EIN Musketier ist ein Soldatbewaffnet jetzt sofort Muskete. Mit der Entwicklung der Muskete und der Verbesserung der Taktik entstand neben der soldier Pikenier, der Soldat, der mit einem bewaffnet war Gipfel von 3-5 Metern.

Es dauerte eine ganze Weile, eine Muskete zu laden. Außerdem durften sie nicht zu oft hintereinander abgefeuert werden. Aus diesem Grund war es üblich Pikeniere neben Musketieren, damit erstere letztere vor feindlicher Kavallerie schützen konnten.
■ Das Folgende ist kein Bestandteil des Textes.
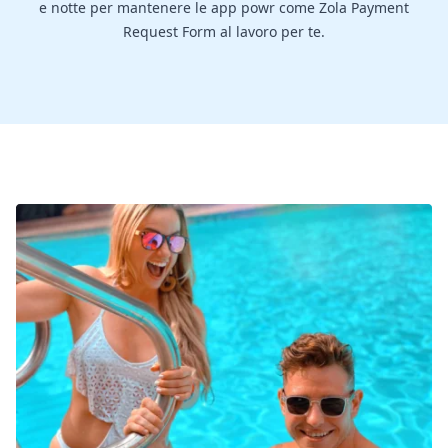
e notte per mantenere le app powr come Zola Payment
Request Form al lavoro per te.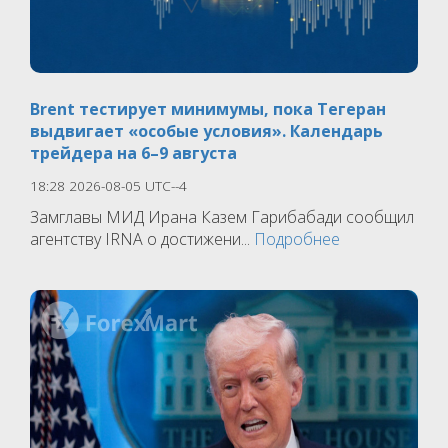
Brent тестирует минимумы, пока Тегеран
выдвигает «особые условия». Календарь
трейдера на 6–9 августа
18:28 2026-08-05 UTC--4
Замглавы МИД Ирана Казем Гарибабади сообщил
агентству IRNA о достижени...
Подробнее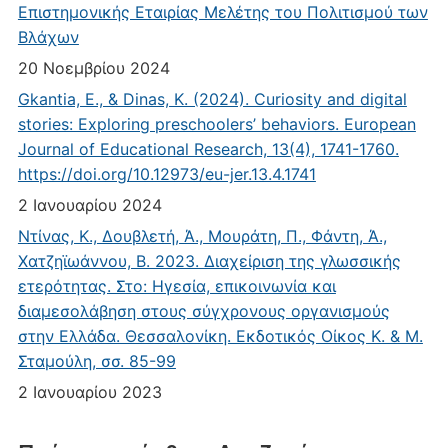
Επιστημονικής Εταιρίας Μελέτης του Πολιτισμού των
Βλάχων
20 Νοεμβρίου 2024
Gkantia, E., & Dinas, K. (2024). Curiosity and digital
stories: Exploring preschoolers’ behaviors. European
Journal of Educational Research, 13(4), 1741-1760.
https://doi.org/10.12973/eu-jer.13.4.1741
2 Ιανουαρίου 2024
Ντίνας, Κ., Δουβλετή, Ά., Μουράτη, Π., Φάντη, Ά.,
Χατζηϊωάννου, Β. 2023. Διαχείριση της γλωσσικής
ετερότητας. Στο: Ηγεσία, επικοινωνία και
διαμεσολάβηση στους σύγχρονους οργανισμούς
στην Ελλάδα. Θεσσαλονίκη. Εκδοτικός Οίκος Κ. & Μ.
Σταμούλη, σσ. 85-99
2 Ιανουαρίου 2023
Aus dem gleichen Grund wurden auch Musketiere im 17. Degen, für den Nahkampf, bei dem sie ihre Muskete auch als Keule einsetzen konnten. Langsam wurde das Schwert durch ein kurzes ersetzt Säbel weil das praktischer war; Es wurde im 17. und frühen 18. Jahrhundert immer weniger verwendet, bis es Ende des 18. Jahrhunderts von den meisten Armeen verschwand. Inzwischen ist die Bajonett entwickelt, was den Pikenier überflüssig macht.

Die Muskete war im Allgemeinen sehr schwer; im 18. Jahrhundert musste es durch a Fourquet beim Feuer unterstützt werden. Musketen wurden immer leichter und entwickelten sich zur "Fusil". Der Begriff „Musketier“, um einen Infanteristen anzuzeigen, wurde nach und nach durch den Begriff „Fuselier'.